Le cas de Robert Schuman est encore plus éclairant : pages 49 à 72 du livre précité ; il a voté les pleins pouvoirs au Maréchal Pétain et a été secrétaire d’état dans le gouvernement de Vichy ; frappé d’indignité nationale, il a été gracié par de Gaulle. Walter Hallstein est moins connu ; il a tout de même été le premier président de la Commission européenne ; or, il a été officier instructeur national-socialiste (le livre précité donne sa photo, en feldgrau, en 1943).

 

Comme chacun sait, l’argent est toujours le « nerf de la guerre ». Monsieur de Villiers a démonté avec précision les sources de financement de ceux qui ont préparé l’avènement de l’Europe telle qu’on la connaît actuellement ; pour l’essentiel, c’est le gouvernement américain par l’intermédiaire de l’American Committee on United Europe dont beaucoup de dirigeants se retrouveront à la CIA ; en clair, le fonctionnement actuel de l’Union Européenne a été fortement inspiré par les États-Unis d’Amérique.

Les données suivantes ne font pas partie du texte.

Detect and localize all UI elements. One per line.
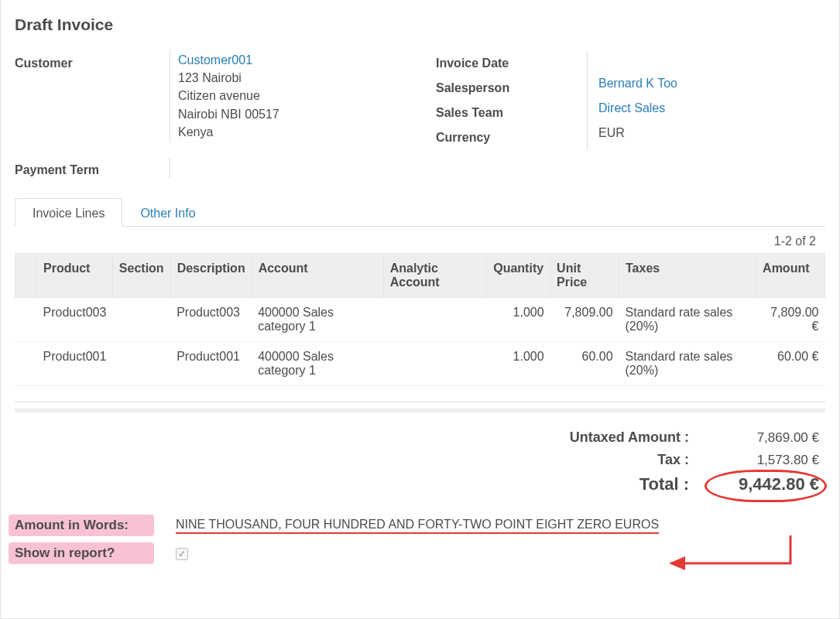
- col-description[interactable]: Description: [170, 254, 252, 298]
- cell-section: [112, 298, 170, 342]
- cell-amount: 60.00 €: [756, 342, 825, 386]
- total-value-text: 9,442.80 €: [739, 474, 819, 494]
- tab-invoice-lines[interactable]: Invoice Lines: [15, 198, 122, 227]
- amount-in-words-label: Amount in Words:: [9, 515, 154, 536]
- row-handle[interactable]: [15, 298, 37, 342]
- amount-in-words-value: NINE THOUSAND, FOUR HUNDRED AND FORTY-TW…: [176, 518, 659, 534]
- cell-analytic-account: [383, 342, 487, 386]
- col-quantity[interactable]: Quantity: [487, 254, 550, 298]
- show-in-report-label: Show in report?: [9, 542, 154, 564]
- col-taxes[interactable]: Taxes: [619, 254, 756, 298]
- col-unit-price[interactable]: Unit Price: [550, 254, 619, 298]
- invoice-date-label: Invoice Date: [436, 51, 579, 76]
- currency-label: Currency: [436, 125, 579, 150]
- customer-label: Customer: [15, 51, 170, 76]
- untaxed-amount-label: Untaxed Amount :: [570, 429, 689, 446]
- col-product[interactable]: Product: [37, 254, 113, 298]
- sales-team-label: Sales Team: [436, 101, 579, 125]
- col-analytic-account[interactable]: Analytic Account: [383, 254, 487, 298]
- col-account[interactable]: Account: [252, 254, 383, 298]
- total-label: Total :: [639, 474, 689, 494]
- customer-address-line1: 123 Nairobi: [178, 69, 433, 87]
- cell-quantity: 1.000: [487, 342, 550, 386]
- salesperson-link[interactable]: Bernard K Too: [598, 71, 825, 96]
- tab-other-info[interactable]: Other Info: [122, 198, 213, 227]
- col-section[interactable]: Section: [112, 254, 170, 298]
- salesperson-label: Salesperson: [436, 76, 579, 101]
- cell-product: Product001: [37, 342, 113, 386]
- page-title: Draft Invoice: [15, 15, 825, 34]
- customer-address-line2: Citizen avenue: [178, 87, 433, 104]
- untaxed-amount-value: 7,869.00 €: [711, 430, 819, 446]
- cell-description: Product001: [170, 342, 252, 386]
- cell-unit-price: 7,809.00: [550, 298, 619, 342]
- tax-value: 1,573.80 €: [711, 453, 819, 468]
- cell-amount: 7,809.00 €: [756, 298, 825, 342]
- cell-quantity: 1.000: [487, 298, 550, 342]
- show-in-report-checkbox[interactable]: ✓: [176, 548, 188, 560]
- tabs: Invoice Lines Other Info: [15, 198, 825, 227]
- customer-address-line3: Nairobi NBI 00517: [178, 105, 433, 123]
- row-handle[interactable]: [15, 342, 37, 386]
- header-row: Customer Customer001 123 Nairobi Citizen…: [15, 51, 825, 150]
- cell-section: [112, 342, 170, 386]
- footer-section: Amount in Words: NINE THOUSAND, FOUR HUN…: [15, 515, 825, 564]
- cell-description: Product003: [170, 298, 252, 342]
- invoice-date-value: [598, 51, 825, 71]
- cell-account: 400000 Sales category 1: [252, 342, 383, 386]
- customer-name-link[interactable]: Customer001: [178, 51, 433, 69]
- pager: 1-2 of 2: [15, 227, 825, 253]
- payment-term-row: Payment Term: [15, 158, 825, 183]
- cell-taxes: Standard rate sales (20%): [619, 298, 756, 342]
- invoice-lines-table: Product Section Description Account Anal…: [15, 253, 825, 386]
- table-header-row: Product Section Description Account Anal…: [15, 254, 825, 298]
- customer-country: Kenya: [178, 123, 433, 141]
- cell-analytic-account: [383, 298, 487, 342]
- cell-taxes: Standard rate sales (20%): [619, 342, 756, 386]
- cell-unit-price: 60.00: [550, 342, 619, 386]
- col-amount[interactable]: Amount: [756, 254, 825, 298]
- col-drag-handle: [15, 254, 37, 298]
- customer-block: Customer001 123 Nairobi Citizen avenue N…: [170, 51, 433, 141]
- sales-team-link[interactable]: Direct Sales: [598, 96, 825, 121]
- invoice-form: Draft Invoice Customer Customer001 123 N…: [0, 0, 840, 619]
- cell-account: 400000 Sales category 1: [252, 298, 383, 342]
- total-value: 9,442.80 €: [711, 474, 819, 494]
- totals-block: Untaxed Amount : 7,869.00 € Tax : 1,573.…: [15, 426, 825, 498]
- table-row[interactable]: Product003Product003400000 Sales categor…: [15, 298, 825, 342]
- table-row[interactable]: Product001Product001400000 Sales categor…: [15, 342, 825, 386]
- tax-label: Tax :: [657, 452, 689, 468]
- cell-product: Product003: [37, 298, 113, 342]
- currency-value: EUR: [598, 121, 825, 145]
- payment-term-label: Payment Term: [15, 158, 170, 183]
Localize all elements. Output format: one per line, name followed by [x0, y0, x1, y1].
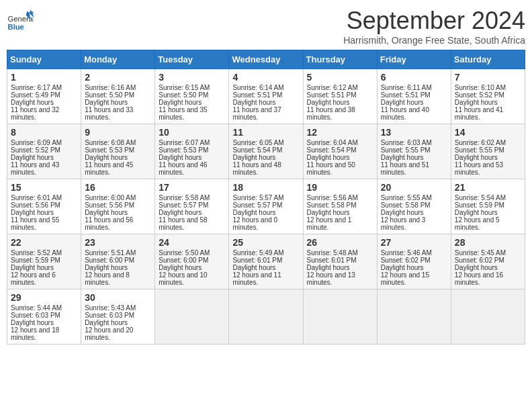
daylight-label: Daylight hours	[232, 264, 275, 271]
page-header: General Blue September 2024 Harrismith, …	[7, 7, 525, 46]
daylight-label: Daylight hours	[381, 209, 424, 216]
daylight-label: Daylight hours	[232, 209, 275, 216]
calendar-cell: 7Sunrise: 6:10 AMSunset: 5:52 PMDaylight…	[451, 69, 525, 124]
svg-text:Blue: Blue	[8, 23, 24, 31]
daylight-label: Daylight hours	[455, 264, 498, 271]
daylight-label: Daylight hours	[159, 99, 202, 106]
calendar-cell: 29Sunrise: 5:44 AMSunset: 6:03 PMDayligh…	[7, 289, 81, 345]
sunset-text: Sunset: 5:57 PM	[159, 201, 208, 209]
sunset-text: Sunset: 5:58 PM	[381, 201, 431, 209]
sunrise-text: Sunrise: 6:04 AM	[307, 139, 358, 146]
calendar-cell: 13Sunrise: 6:03 AMSunset: 5:55 PMDayligh…	[377, 124, 451, 179]
title-block: September 2024 Harrismith, Orange Free S…	[343, 7, 525, 46]
calendar-cell: 9Sunrise: 6:08 AMSunset: 5:53 PMDaylight…	[81, 124, 155, 179]
sunrise-text: Sunrise: 6:11 AM	[381, 84, 432, 91]
daylight-duration: 11 hours and 41 minutes.	[455, 106, 503, 121]
daylight-label: Daylight hours	[85, 154, 128, 161]
sunrise-text: Sunrise: 6:16 AM	[85, 84, 136, 91]
daylight-label: Daylight hours	[85, 264, 128, 271]
sunset-text: Sunset: 5:56 PM	[85, 201, 134, 209]
calendar-cell: 16Sunrise: 6:00 AMSunset: 5:56 PMDayligh…	[81, 179, 155, 234]
sunset-text: Sunset: 5:51 PM	[307, 91, 357, 99]
day-number: 24	[159, 237, 225, 248]
sunset-text: Sunset: 5:58 PM	[307, 201, 357, 209]
daylight-label: Daylight hours	[11, 209, 54, 216]
day-number: 1	[11, 72, 77, 83]
calendar-cell: 6Sunrise: 6:11 AMSunset: 5:51 PMDaylight…	[377, 69, 451, 124]
sunset-text: Sunset: 5:54 PM	[232, 146, 282, 154]
calendar-cell: 21Sunrise: 5:54 AMSunset: 5:59 PMDayligh…	[451, 179, 525, 234]
sunset-text: Sunset: 6:01 PM	[307, 257, 357, 264]
sunrise-text: Sunrise: 6:02 AM	[455, 139, 506, 146]
calendar-cell: 11Sunrise: 6:05 AMSunset: 5:54 PMDayligh…	[229, 124, 303, 179]
sunrise-text: Sunrise: 5:54 AM	[455, 194, 506, 201]
sunset-text: Sunset: 5:51 PM	[232, 91, 282, 99]
sunrise-text: Sunrise: 6:03 AM	[381, 139, 432, 146]
sunrise-text: Sunrise: 6:07 AM	[159, 139, 210, 146]
sunset-text: Sunset: 5:49 PM	[11, 91, 60, 99]
sunset-text: Sunset: 5:59 PM	[455, 201, 504, 209]
daylight-duration: 11 hours and 48 minutes.	[232, 161, 281, 176]
day-number: 25	[232, 237, 299, 248]
daylight-duration: 11 hours and 58 minutes.	[159, 216, 207, 231]
day-number: 29	[11, 292, 77, 303]
weekday-tuesday: Tuesday	[155, 50, 229, 69]
daylight-label: Daylight hours	[232, 154, 275, 161]
calendar-week-3: 15Sunrise: 6:01 AMSunset: 5:56 PMDayligh…	[7, 179, 525, 234]
sunset-text: Sunset: 5:54 PM	[307, 146, 357, 154]
sunrise-text: Sunrise: 6:09 AM	[11, 139, 62, 146]
logo-icon: General Blue	[7, 7, 34, 34]
daylight-label: Daylight hours	[159, 264, 202, 271]
sunset-text: Sunset: 6:00 PM	[159, 257, 208, 264]
sunset-text: Sunset: 5:52 PM	[455, 91, 504, 99]
sunrise-text: Sunrise: 6:08 AM	[85, 139, 136, 146]
calendar-cell: 4Sunrise: 6:14 AMSunset: 5:51 PMDaylight…	[229, 69, 303, 124]
calendar-cell: 27Sunrise: 5:46 AMSunset: 6:02 PMDayligh…	[377, 234, 451, 289]
daylight-label: Daylight hours	[455, 209, 498, 216]
day-number: 20	[381, 182, 447, 193]
weekday-monday: Monday	[81, 50, 155, 69]
sunrise-text: Sunrise: 5:55 AM	[381, 194, 432, 201]
daylight-duration: 12 hours and 20 minutes.	[85, 326, 133, 341]
daylight-duration: 11 hours and 53 minutes.	[455, 161, 503, 176]
sunrise-text: Sunrise: 5:45 AM	[455, 249, 506, 257]
daylight-duration: 12 hours and 8 minutes.	[85, 271, 130, 286]
sunset-text: Sunset: 5:55 PM	[455, 146, 504, 154]
calendar-cell: 23Sunrise: 5:51 AMSunset: 6:00 PMDayligh…	[81, 234, 155, 289]
sunrise-text: Sunrise: 5:52 AM	[11, 249, 62, 257]
daylight-duration: 12 hours and 0 minutes.	[232, 216, 277, 231]
daylight-label: Daylight hours	[307, 209, 350, 216]
calendar-cell: 14Sunrise: 6:02 AMSunset: 5:55 PMDayligh…	[451, 124, 525, 179]
daylight-duration: 12 hours and 11 minutes.	[232, 271, 281, 286]
sunset-text: Sunset: 5:57 PM	[232, 201, 282, 209]
calendar-week-4: 22Sunrise: 5:52 AMSunset: 5:59 PMDayligh…	[7, 234, 525, 289]
day-number: 23	[85, 237, 151, 248]
calendar-cell: 8Sunrise: 6:09 AMSunset: 5:52 PMDaylight…	[7, 124, 81, 179]
sunset-text: Sunset: 5:56 PM	[11, 201, 60, 209]
daylight-duration: 12 hours and 10 minutes.	[159, 271, 207, 286]
sunset-text: Sunset: 5:53 PM	[85, 146, 134, 154]
sunset-text: Sunset: 6:01 PM	[232, 257, 282, 264]
calendar-week-2: 8Sunrise: 6:09 AMSunset: 5:52 PMDaylight…	[7, 124, 525, 179]
sunset-text: Sunset: 6:00 PM	[85, 257, 134, 264]
daylight-duration: 12 hours and 13 minutes.	[307, 271, 355, 286]
daylight-label: Daylight hours	[381, 99, 424, 106]
sunset-text: Sunset: 5:52 PM	[11, 146, 60, 154]
weekday-header-row: SundayMondayTuesdayWednesdayThursdayFrid…	[7, 50, 525, 69]
day-number: 27	[381, 237, 447, 248]
day-number: 4	[232, 72, 299, 83]
month-title: September 2024	[343, 7, 525, 35]
sunrise-text: Sunrise: 5:57 AM	[232, 194, 283, 201]
day-number: 19	[307, 182, 373, 193]
daylight-label: Daylight hours	[85, 99, 128, 106]
weekday-wednesday: Wednesday	[229, 50, 303, 69]
day-number: 11	[232, 127, 299, 138]
weekday-saturday: Saturday	[451, 50, 525, 69]
daylight-label: Daylight hours	[11, 319, 54, 326]
sunset-text: Sunset: 5:53 PM	[159, 146, 208, 154]
day-number: 16	[85, 182, 151, 193]
sunset-text: Sunset: 6:03 PM	[11, 312, 60, 319]
sunrise-text: Sunrise: 5:48 AM	[307, 249, 358, 257]
sunset-text: Sunset: 5:51 PM	[381, 91, 431, 99]
daylight-label: Daylight hours	[307, 99, 350, 106]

Même si cette constatation vous déplaît, au vu des preuves apportées par monsieur de Villiers, elle n’est pas contestable.

 

Enfin, Philippe de Villiers développe ses convictions pour l’Europe de demain ; l’Europe des peuples, attachés viscéralement à leurs racines, dont beaucoup sont communes à toute l’Europe, y compris en Russie ; une Europe aux antipodes du « ventre mou » dirigé par les valets du grand capital.

 

Pour conclure, je cite un passage (page 269) qui me semble l’une des révélations essentielles du livre de monsieur de Villiers : « L’assimilation des eurosceptiques au prurit fasciste des années trente est insupportable. L’européisme fut nourri au lait de ses premières comptines dans le berceau de la Collaboration et du nazisme. Et, depuis soixante-dix ans, on nous l’a caché ».